As much as I want to hear her declarations unless they involve love and forever attached to my name, they can wait.
I peck her lips in a short kiss, before reaching in and turning the hot water on. “Shower, fun, and I’ll see you at breakfast tomorrow.”
I don’t walk back to the bar or restaurant. The last thing I need is for Tash to make things more difficult by flirting. Instead, I download some crap shows onto my phone, and pretend to watch them until the sounds of an island partying dim, and sleep finally overtakes me.
“Fuck!” I awake with a start. Pushing the uninvited body off the bed, not caring about the crash to the floor. It’s only when I turn on the light, expecting to see Tash, that I realize my mistake.
“Liv?” My phone says two am, but my heart wants to believe her eyes say,forever.
It’s Only the Rest Of My Life
Olivia
Nothing makes sense.
Listening to Mitchel talk through dinner feels surreal. He’s a stranger now, not the man I used to share a house with. Tash tries to downplay any romantic notions of me getting back together with Hunter, and I feel a pang of betrayal. She’s supposed to be my friend. Sure, I intended to set them up at the wedding reception, but things have changed.
Hunter is mine.
Or not. Every time I want to tell these three people—who’ve traveled halfway across the country to help me decide my future—that Hunter is waiting for me, I can’t. Mitchel throws me a gentle look, the same one he used when we went grocery shopping, and he was about to make one of his five-course tasting menus. Or before he planned a night of romanticcomedies—the movies I loved, and he hated but would organize to make up for the late nights at work.
It’s not as if I’m falling back in love with him, but I remember that once upon a time, I had. We had been crazy, madly, deeply in love. And I’m not the kind of girl to throw a relationship away just because it’s hard.
“Why’d you do it?” Jess asks once the dessert plates are cleared, and another round of cocktails arrive at our table.
“Come here?” Mitch slurs. I haven’t counted his drinks, but he’s matching my one for his two.
“Sleep with your friend’s girlfriend and your fiancée’s bridesmaid?”
“Oh, that.” Mitch ignores Jess and looks at me. “Something I’m happy to discuss with my fiancée in private, and if she wants to share with you, then we’ll invite you over for dinner.”
He talks as if he’s assuming I still wear his ring and we share a home. I don’t, and we don’t. Still, I fell for his cocky lines before, so why wouldn’t he try them again?
“How about you give me the headlines here and now? While I have my friends to dry my tears.”
“Babe, babe, babe,” he soothes as if I’m an errant child and he the patient adult. Not me, the innocent victim to his whoring around. “You don’t have to worry your gorgeous head about other women. It’s you and me now, baby. You and me.”
Strange, I thought that’s what we’d been years ago, months ago, even a week ago.
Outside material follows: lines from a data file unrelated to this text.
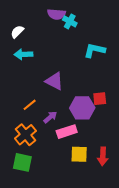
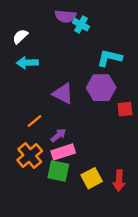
red square: (100, 99) -> (125, 109), moved
purple hexagon: (82, 108) -> (101, 88), moved
pink rectangle: (67, 132) -> (63, 152), moved
yellow square: (79, 154) -> (92, 178), turned -30
green square: (22, 162) -> (58, 171), moved

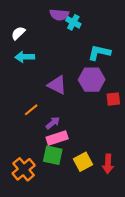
orange cross: (30, 156) -> (24, 169), moved

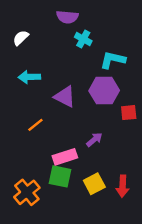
cyan cross: (73, 22) -> (83, 39), moved
cyan arrow: (25, 57) -> (29, 77), moved
purple arrow: (53, 123) -> (94, 140), moved

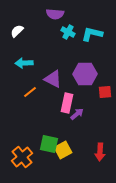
cyan L-shape: (113, 60) -> (92, 34), moved
orange line: (35, 125) -> (30, 92), moved
pink rectangle: (65, 157) -> (67, 103), moved, turned -60
yellow square: (94, 184) -> (63, 150), moved

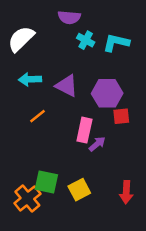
white semicircle: (17, 31) -> (21, 39), size x1.6
purple triangle: (53, 79) -> (67, 86), moved
red square: (105, 92) -> (121, 116), moved
green square: (49, 144) -> (46, 182), moved

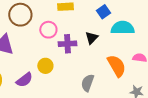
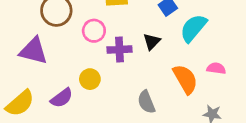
cyan semicircle: (123, 28) -> (193, 28), turned -50
gray semicircle: (88, 83) -> (146, 102), turned -42

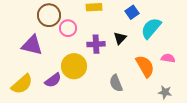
pink circle: (94, 31) -> (68, 28), moved
yellow circle: (90, 79) -> (74, 66), size x1.6

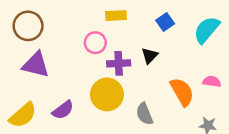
brown circle: (49, 15) -> (28, 26), moved
pink circle: (68, 28) -> (95, 43), moved
cyan semicircle: (151, 28) -> (207, 30), moved
yellow circle: (74, 66) -> (107, 94), moved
How silly of me not to have organized regular check-ins.
“Olivia, give me this week. Let me remind you of why this was supposed to be our honeymoon. You love me, I know I still love you, and all we need is to forgive us our sins.”
“I’ve done nothing to be forgiven.” I hate the need to defend myself, so I don’t. Hunter and I did nothing wrong—and he didn’t take advantage of me. If anything, I tried to take advantage of him by kissing him in his sleep.
“Semantics. I fucked Lina. You fucked my best man. Give me a week to put us back together.”
“Why would you need a week?” There’s no way I’ll agree to a week.
“I don’t, but you deserve that and more.”
“One day. Like we discussed.”
“A full day.”
“Like we discussed. We meet up for breakfast, with the girls and Hunter. Once we leave the table, the clock starts.”
“A full service twenty-four hours?” His drunken flirting used to be cute, but now it’s cringeworthy.
“I’m not sleeping with you,” I assure him and try not to look towards Jess or think of how I left Hunter.